Дорогой читатель, стихи, которые вошли в этот сборник, были написаны в течение одного года — с мая 2014 по май 2015. Они расположены в хронологическом порядке, хотя эта хронология и не совсем точна в силу того, что какие-то тексты мне пришлось восстанавливать по памяти и разным черновикам. Это был непростой, переломный год и для моей страны, и для меня лично.
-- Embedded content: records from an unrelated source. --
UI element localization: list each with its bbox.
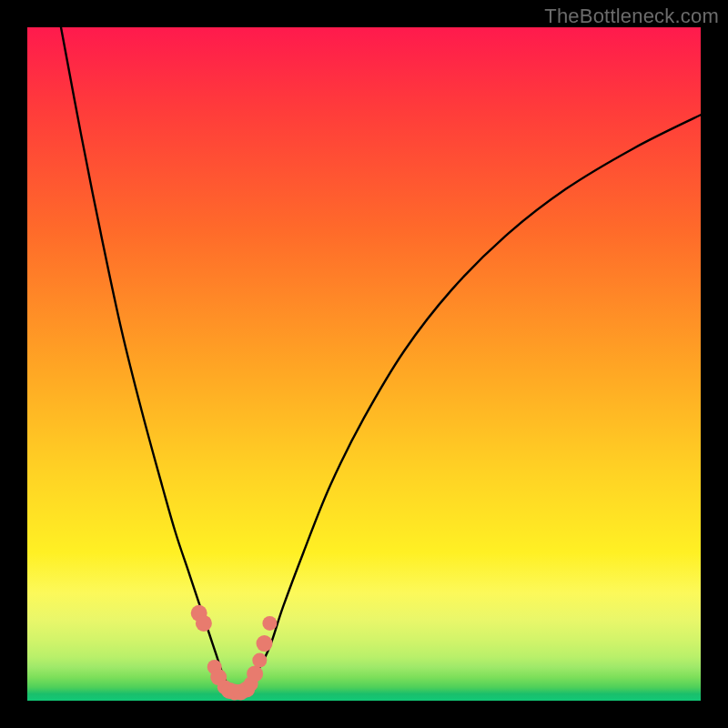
marker-cluster [191, 605, 278, 701]
marker-point [262, 616, 277, 631]
marker-point [257, 635, 273, 652]
plot-area [27, 27, 701, 701]
marker-point [247, 665, 263, 682]
outer-black-frame: TheBottleneck.com [0, 0, 728, 728]
watermark-text: TheBottleneck.com [544, 5, 719, 28]
marker-point [196, 615, 212, 632]
chart-svg [27, 27, 701, 701]
bottleneck-curve [61, 27, 701, 695]
marker-point [252, 653, 267, 668]
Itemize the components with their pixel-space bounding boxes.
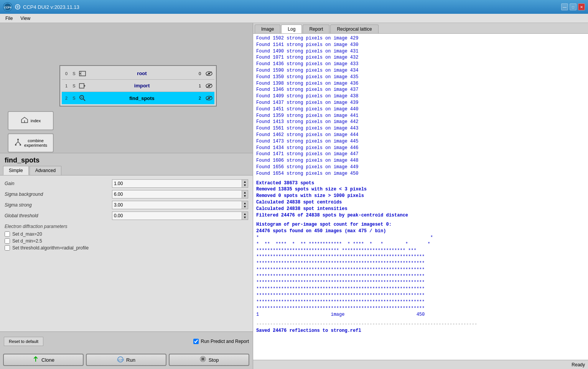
main-content: index combine experiments [0, 23, 588, 369]
index-label: index [31, 118, 41, 123]
close-button[interactable]: ✕ [578, 3, 585, 10]
checkbox-row-d-max: Set d_max=20 [5, 231, 248, 237]
svg-point-17 [80, 73, 81, 74]
checkbox-threshold-algorithm[interactable] [5, 245, 10, 251]
log-line-9: Found 1409 strong pixels on image 438 [256, 93, 585, 100]
log-line-23: Extracted 38673 spots [256, 180, 585, 187]
input-global-threshold-wrap: ▲▼ [112, 212, 248, 220]
menu-view[interactable]: View [16, 15, 34, 22]
root-icon [77, 70, 88, 77]
log-line-42: ****************************************… [256, 299, 585, 305]
input-global-threshold[interactable] [112, 212, 242, 220]
log-line-38: ****************************************… [256, 273, 585, 280]
tab-log[interactable]: Log [281, 25, 302, 33]
log-line-16: Found 1473 strong pixels on image 445 [256, 138, 585, 145]
eye-icon-import[interactable] [204, 83, 214, 89]
maximize-button[interactable]: □ [570, 3, 576, 10]
window-title: CCP4 DUI2 v:2023.11.13 [23, 4, 79, 10]
log-line-20: Found 1656 strong pixels on image 449 [256, 164, 585, 171]
log-line-17: Found 1434 strong pixels on image 446 [256, 145, 585, 151]
input-gain[interactable] [112, 179, 242, 188]
clone-button[interactable]: Clone [3, 354, 84, 366]
spin-global-threshold[interactable]: ▲▼ [242, 212, 248, 220]
checkbox-row-d-min: Set d_min=2.5 [5, 238, 248, 244]
combine-label: combine experiments [24, 138, 47, 148]
eye-icon-find-spots[interactable] [204, 95, 214, 101]
bottom-bar: Reset to default Run Predict and Report [0, 331, 253, 351]
label-global-threshold: Global threshold [5, 213, 112, 218]
eye-icon-root[interactable] [204, 71, 214, 76]
input-sigma-background[interactable] [112, 190, 242, 198]
log-line-3: Found 1071 strong pixels on image 432 [256, 54, 585, 61]
spin-gain[interactable]: ▲▼ [242, 179, 248, 188]
log-line-4: Found 1436 strong pixels on image 433 [256, 61, 585, 67]
log-line-22 [256, 177, 585, 180]
svg-rect-35 [201, 358, 204, 361]
stop-button[interactable]: Stop [169, 354, 249, 366]
svg-rect-21 [79, 84, 84, 88]
stop-label: Stop [209, 357, 219, 363]
svg-point-10 [17, 139, 19, 140]
log-line-0: Found 1502 strong pixels on image 429 [256, 35, 585, 42]
sidebar-btn-combine[interactable]: combine experiments [8, 133, 54, 153]
left-panel: index combine experiments [0, 23, 253, 369]
pipeline-row-find-spots: 2 S find_spots 2 [62, 92, 214, 104]
tab-report[interactable]: Report [303, 25, 329, 33]
log-line-47: Saved 24476 reflections to strong.refl [256, 328, 585, 334]
log-line-30: Histogram of per-image spot count for im… [256, 221, 585, 228]
log-line-15: Found 1462 strong pixels on image 444 [256, 132, 585, 138]
input-sigma-strong[interactable] [112, 201, 242, 209]
menu-file[interactable]: File [2, 15, 16, 22]
sidebar-btn-index[interactable]: index [8, 111, 54, 130]
tab-reciprocal-lattice[interactable]: Reciprocal lattice [330, 25, 378, 33]
form-row-sigma-strong: Sigma strong ▲▼ [5, 201, 248, 209]
run-predict-label: Run Predict and Report [201, 339, 249, 344]
log-line-41: ****************************************… [256, 292, 585, 299]
log-line-12: Found 1359 strong pixels on image 441 [256, 113, 585, 119]
run-predict-checkbox[interactable] [193, 339, 199, 344]
log-line-29 [256, 218, 585, 221]
label-sigma-strong: Sigma strong [5, 202, 112, 208]
log-line-39: ****************************************… [256, 279, 585, 286]
label-gain: Gain [5, 181, 112, 186]
label-threshold-algorithm: Set threshold.algorithm=radial_profile [12, 245, 89, 251]
svg-line-27 [83, 99, 85, 101]
log-line-14: Found 1561 strong pixels on image 443 [256, 125, 585, 132]
action-buttons: Clone CCP4 Run [0, 351, 253, 369]
import-icon [77, 82, 88, 90]
checkbox-d-min[interactable] [5, 238, 10, 244]
minimize-button[interactable]: — [561, 3, 568, 10]
log-area[interactable]: Found 1502 strong pixels on image 429Fou… [253, 34, 588, 360]
svg-marker-22 [84, 85, 86, 87]
reset-button[interactable]: Reset to default [4, 337, 43, 346]
log-line-6: Found 1350 strong pixels on image 435 [256, 74, 585, 80]
tab-advanced[interactable]: Advanced [30, 166, 61, 175]
log-line-28: Filtered 24476 of 24838 spots by peak-ce… [256, 212, 585, 219]
checkbox-d-max[interactable] [5, 231, 10, 237]
log-line-24: Removed 13835 spots with size < 3 pixels [256, 186, 585, 193]
log-line-10: Found 1437 strong pixels on image 439 [256, 100, 585, 106]
tab-image[interactable]: Image [255, 25, 280, 33]
electron-diffraction-title: Electron diffraction parameters [5, 224, 248, 229]
log-line-11: Found 1451 strong pixels on image 440 [256, 106, 585, 113]
pipeline-graph: 0 S root 0 [59, 65, 217, 107]
status-text: Ready [572, 362, 585, 367]
spin-sigma-strong[interactable]: ▲▼ [242, 201, 248, 209]
sidebar-buttons: index combine experiments [8, 111, 54, 153]
log-line-45 [256, 318, 585, 321]
findspots-title: find_spots [0, 153, 253, 166]
log-line-1: Found 1141 strong pixels on image 430 [256, 42, 585, 48]
tab-simple[interactable]: Simple [3, 166, 29, 175]
log-line-44: 1 image 450 [256, 312, 585, 318]
pipeline-row-root: 0 S root 0 [62, 67, 214, 80]
log-line-26: Calculated 24838 spot centroids [256, 199, 585, 206]
log-line-33: * ** **** * ** ************ * **** * * *… [256, 241, 585, 248]
svg-line-8 [16, 142, 18, 144]
log-line-43: ****************************************… [256, 305, 585, 312]
label-d-max: Set d_max=20 [12, 231, 42, 237]
run-button[interactable]: CCP4 Run [86, 354, 166, 366]
log-line-13: Found 1413 strong pixels on image 442 [256, 119, 585, 125]
spin-sigma-bg[interactable]: ▲▼ [242, 190, 248, 198]
log-line-7: Found 1398 strong pixels on image 436 [256, 80, 585, 87]
title-bar: CCP4 CCP4 DUI2 v:2023.11.13 — □ ✕ [0, 0, 588, 14]
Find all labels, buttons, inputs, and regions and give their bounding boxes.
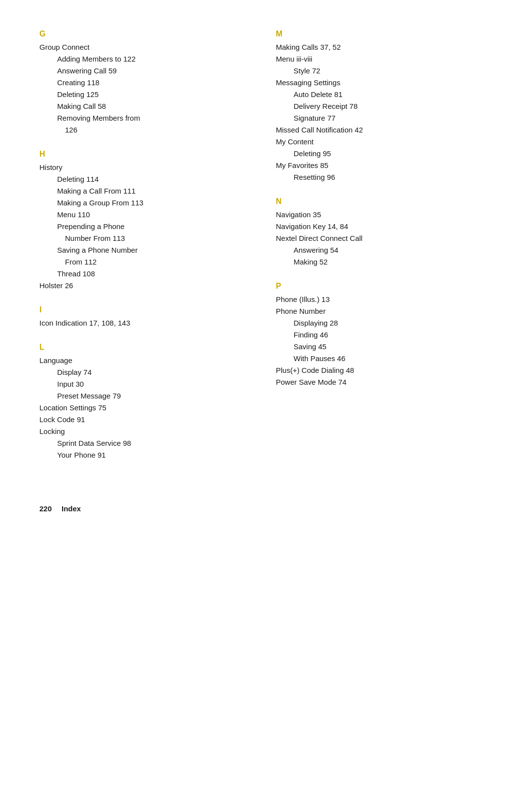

Я видела войну. Я знаю, что такое бомбовоштурмовой удар, воздушная тревога, минометный и артиллерийский обстрелы, в мой дом тоже «прилетало». Я возила морфин тяжело раненому бойцу и прятала оружие, когда город, в котором я родилась, был под ВСУ Я знаю ополченцев. Знаю живых и знаю тех, которые уже не здесь. Жизнь в Луганске непроста. Но она дала мне понять по-настоящему, чего я стою, что могу, к чему стремлюсь, кто со мной рядом.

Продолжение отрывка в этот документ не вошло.